DATA FOR ANALYSIS:
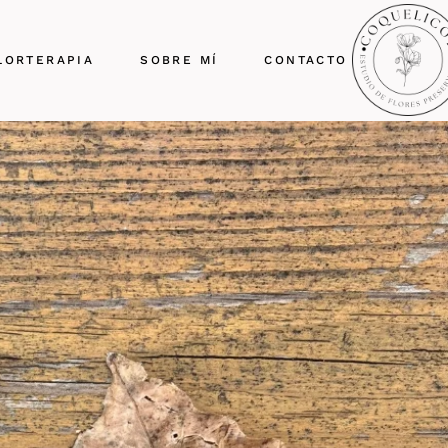
LORTERAPIA
SOBRE MÍ
CONTACTO
Blog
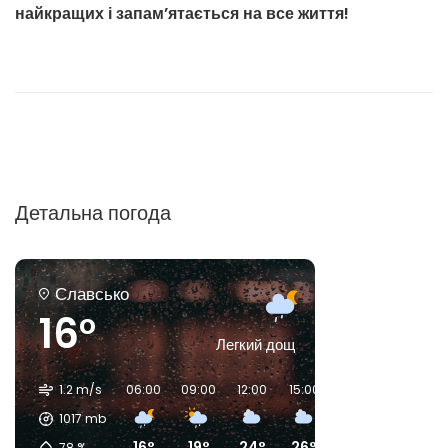
найкращих і запам’ятається на все життя!
Детальна погода
Славсько
16°
Легкий дощ
1.2 m/s
06:00
09:00
12:00
15:00
18:00
21:00
1017
mb
16°
19°
24°
26°
19°
17°
78
%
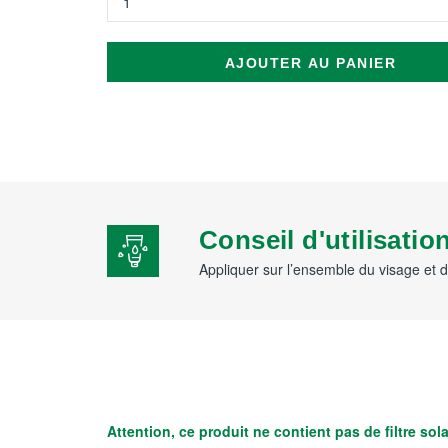
AJOUTER AU PANIER
Conseil d'utilisatio
Appliquer sur l’ensemble du visage et du
Attention, ce produit ne contient pas de filtre sol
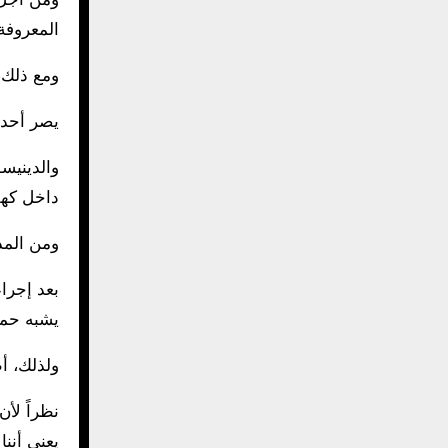
المعروفة
ومع ذلك،
يصر أحد 
والدينيس
داخل كهف
ومن المد
بعد إجرا
يشبه حم
ولذلك، أ
نظراً لأ
يعني أننا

TRY IT:
Please repeat the listing precisely, excluding the pictures it contains.

EXPECTED OUTPUT:
LORTERAPIA
SOBRE MÍ
CONTACTO
Blog
найкращих і запам’ятається на все життя!
Детальна погода
Славсько
16°
Легкий дощ
1.2 m/s
06:00
09:00
12:00
15:00
18:00
21:00
1017
mb
16°
19°
24°
26°
19°
17°
78
%
AJOUTER AU PANIER
Conseil d'utilisatio
Appliquer sur l’ensemble du visage et du
Attention, ce produit ne contient pas de filtre sol
المعروفة
ومع ذلك،
يصر أحد 
والدينيس
داخل كهف
ومن المد
بعد إجرا
يشبه حم
ولذلك، أ
نظراً لأ
يعني أننا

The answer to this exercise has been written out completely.